The team has experienced sand storms with 66 mph winds, figured out last-minute reroutes, and helped Johnson through heat exhaustion. They’ve been able to bond quickly and problem-solve even faster. 

Paul Johnson running with a group at night during his transcontinental run.
Paul Johnson has been running day and night to stay on track for his mission to finish his transcontinental race in 40 days, though they currently believe it will take 50 days. (Photo courtesy of Brady Keegan)

“In boot camp — and the military in general — when you fuck up, it’s not you that gets punished. It’s the whole team, it’s the whole platoon,” Keegan said. “It builds that camaraderie and makes sure everybody is just as accountable for not only their own actions but everyone else’s too.”
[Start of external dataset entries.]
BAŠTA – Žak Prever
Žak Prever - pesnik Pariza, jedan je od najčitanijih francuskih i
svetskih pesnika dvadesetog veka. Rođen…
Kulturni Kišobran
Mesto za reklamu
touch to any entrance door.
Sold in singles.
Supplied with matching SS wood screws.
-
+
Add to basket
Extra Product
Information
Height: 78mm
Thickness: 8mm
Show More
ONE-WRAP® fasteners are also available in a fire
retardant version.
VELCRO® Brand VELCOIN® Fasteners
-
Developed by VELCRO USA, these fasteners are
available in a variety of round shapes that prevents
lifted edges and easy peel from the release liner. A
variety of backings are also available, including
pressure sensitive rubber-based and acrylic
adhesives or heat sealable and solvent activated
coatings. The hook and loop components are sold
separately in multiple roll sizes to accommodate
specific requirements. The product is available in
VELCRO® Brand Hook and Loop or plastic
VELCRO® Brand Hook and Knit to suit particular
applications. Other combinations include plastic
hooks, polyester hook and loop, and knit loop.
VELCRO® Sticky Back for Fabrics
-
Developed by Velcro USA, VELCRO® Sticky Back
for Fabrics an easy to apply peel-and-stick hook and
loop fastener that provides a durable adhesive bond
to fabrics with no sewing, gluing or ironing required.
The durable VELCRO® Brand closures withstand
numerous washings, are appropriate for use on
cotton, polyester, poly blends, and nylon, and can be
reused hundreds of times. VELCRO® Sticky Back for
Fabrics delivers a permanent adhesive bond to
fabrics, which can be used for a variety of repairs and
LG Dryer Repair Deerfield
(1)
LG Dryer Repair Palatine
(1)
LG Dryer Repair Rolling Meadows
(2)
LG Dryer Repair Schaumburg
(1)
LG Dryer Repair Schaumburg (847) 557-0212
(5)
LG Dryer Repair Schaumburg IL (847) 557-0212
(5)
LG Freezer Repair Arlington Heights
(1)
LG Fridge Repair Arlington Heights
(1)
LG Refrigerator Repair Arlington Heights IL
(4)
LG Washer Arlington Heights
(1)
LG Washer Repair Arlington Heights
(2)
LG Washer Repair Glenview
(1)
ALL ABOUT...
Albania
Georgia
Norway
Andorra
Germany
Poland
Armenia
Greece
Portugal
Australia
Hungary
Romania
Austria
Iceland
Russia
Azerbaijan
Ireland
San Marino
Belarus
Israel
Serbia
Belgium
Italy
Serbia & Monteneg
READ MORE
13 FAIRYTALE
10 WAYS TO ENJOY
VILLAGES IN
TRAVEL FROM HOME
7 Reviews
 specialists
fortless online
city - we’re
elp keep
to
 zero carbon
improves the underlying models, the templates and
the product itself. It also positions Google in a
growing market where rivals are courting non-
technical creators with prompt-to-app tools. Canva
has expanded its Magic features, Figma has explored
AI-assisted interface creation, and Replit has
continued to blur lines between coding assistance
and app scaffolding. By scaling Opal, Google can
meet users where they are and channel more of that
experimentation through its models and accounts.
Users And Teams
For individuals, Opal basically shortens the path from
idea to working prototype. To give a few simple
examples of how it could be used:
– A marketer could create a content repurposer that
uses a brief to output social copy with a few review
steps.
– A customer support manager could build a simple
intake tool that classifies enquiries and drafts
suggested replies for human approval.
The crew is functioning like a well-oiled machine, and it’s by Johson’s design: He was meticulous about selecting the right people for his team. He knew conditions would be tough, and needed people he could rely on.  

“It really takes a special group of individuals to make something like this happen,” Keegan said. “Luckily, veterans are key components to this because we’ve been in that mix for years and know that mission-focused mindset, so it’s pretty incredible what he’s built.”

At the time of this report, Johnson has crossed California and is now making his way through Arizona. He has raised more than $80,000 for Team Red White & Blue.